Given LiveCode's unique attributes that distinguish it from other programming languages, in its modest way there's a fair chance it may even change the world, at last making it possible for people to take full advantage of their computing resources.

Re: more 700 users joined the forum since 1 april !

Posted: Sat Oct 05, 2013 5:30 pm
by richmond62
LC_gadfly.png
I run a small school teaching English to Bulgarian kids, and I have a problem that has caused me no end of problems over the 8 years my school has been running:

I have very strong views on what constitutes good education; meaning small groups (4-6) and totally involved teachers who care about the kids they teach beyond the classroom.

Now I am also, faux de mieux, a businessman; and Plovdiv (the city I stay in) is full of what I would call "EFL Factories":

They 'process' hundreds of kids through a one-size-fits-all educational model, producing kids with all the right bits of paper, but an inability in the vast majority of them, to perform such
simple tasks as going shopping in English. They also back up the standard school system insofar as they produce passive drones.

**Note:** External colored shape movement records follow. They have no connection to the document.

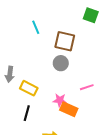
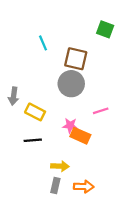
gray circle: (61, 63) -> (71, 84), size x1.5
black line: (27, 113) -> (33, 140), turned 70

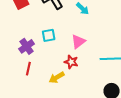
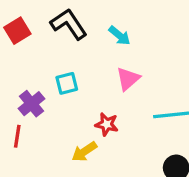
pink triangle: (78, 41) -> (128, 79), moved
red line: (28, 69) -> (17, 136), moved

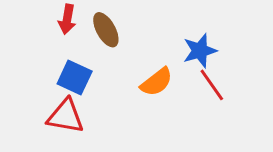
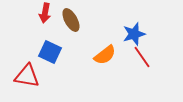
red triangle: (66, 116) -> (27, 76), moved

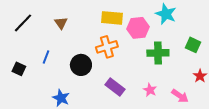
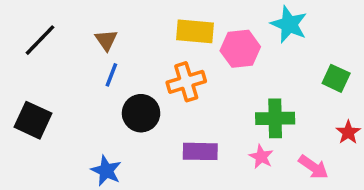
green cross: (158, 53) -> (275, 118), moved
blue line: (46, 57) -> (111, 75), moved
black square: (19, 69) -> (33, 120), size x1.5
purple rectangle: (115, 87) -> (200, 151), turned -36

Those factories have money rolling in like nobody's business.

Now I want to pursue my own vision and yet, at the same time, keep my business afloat.

Needless to say, I do end up compromising a bit (and don't like it when I have to do that), and if Kevin Miller thinks in the same sort of way, his life, and the lives
of those people who work for him, cannot be easy. But it should be more interesting and spiritually rewarding than the other way.

The people at RunRev have always struck me as 'human' far more than many other set-ups.